━━ Data provided
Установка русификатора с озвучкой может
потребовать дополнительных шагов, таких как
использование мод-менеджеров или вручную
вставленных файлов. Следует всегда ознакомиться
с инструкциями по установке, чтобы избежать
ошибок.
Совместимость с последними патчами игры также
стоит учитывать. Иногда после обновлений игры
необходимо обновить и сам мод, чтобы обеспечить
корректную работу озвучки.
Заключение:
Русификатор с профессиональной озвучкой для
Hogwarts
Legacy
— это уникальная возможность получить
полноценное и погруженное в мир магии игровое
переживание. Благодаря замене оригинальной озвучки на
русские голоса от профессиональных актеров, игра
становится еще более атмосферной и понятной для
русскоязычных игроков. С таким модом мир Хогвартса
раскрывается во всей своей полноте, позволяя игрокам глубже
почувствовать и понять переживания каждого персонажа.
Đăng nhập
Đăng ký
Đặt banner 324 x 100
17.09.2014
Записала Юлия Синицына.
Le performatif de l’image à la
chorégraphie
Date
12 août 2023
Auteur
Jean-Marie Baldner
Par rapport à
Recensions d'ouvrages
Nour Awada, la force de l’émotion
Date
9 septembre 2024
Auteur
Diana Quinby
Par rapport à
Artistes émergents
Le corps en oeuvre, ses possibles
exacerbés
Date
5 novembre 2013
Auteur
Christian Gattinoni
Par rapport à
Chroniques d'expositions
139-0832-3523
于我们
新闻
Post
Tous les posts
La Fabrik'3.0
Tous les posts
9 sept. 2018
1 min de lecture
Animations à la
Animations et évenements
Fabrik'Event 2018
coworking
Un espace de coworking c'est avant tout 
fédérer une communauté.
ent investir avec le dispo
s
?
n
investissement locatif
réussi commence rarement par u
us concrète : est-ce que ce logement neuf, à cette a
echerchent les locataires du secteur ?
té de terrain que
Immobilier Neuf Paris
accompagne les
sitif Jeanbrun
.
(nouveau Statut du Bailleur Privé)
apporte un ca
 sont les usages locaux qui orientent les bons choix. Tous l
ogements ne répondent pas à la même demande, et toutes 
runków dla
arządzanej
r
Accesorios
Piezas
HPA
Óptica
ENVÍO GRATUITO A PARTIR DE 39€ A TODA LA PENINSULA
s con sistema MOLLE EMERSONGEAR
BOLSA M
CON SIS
━━━━
> **Instructions to follow**: Find the word "озвучки" in the data and show each line that holds it.

> **Solution**:
корректную работу озвучки.
переживание. Благодаря замене оригинальной озвучки на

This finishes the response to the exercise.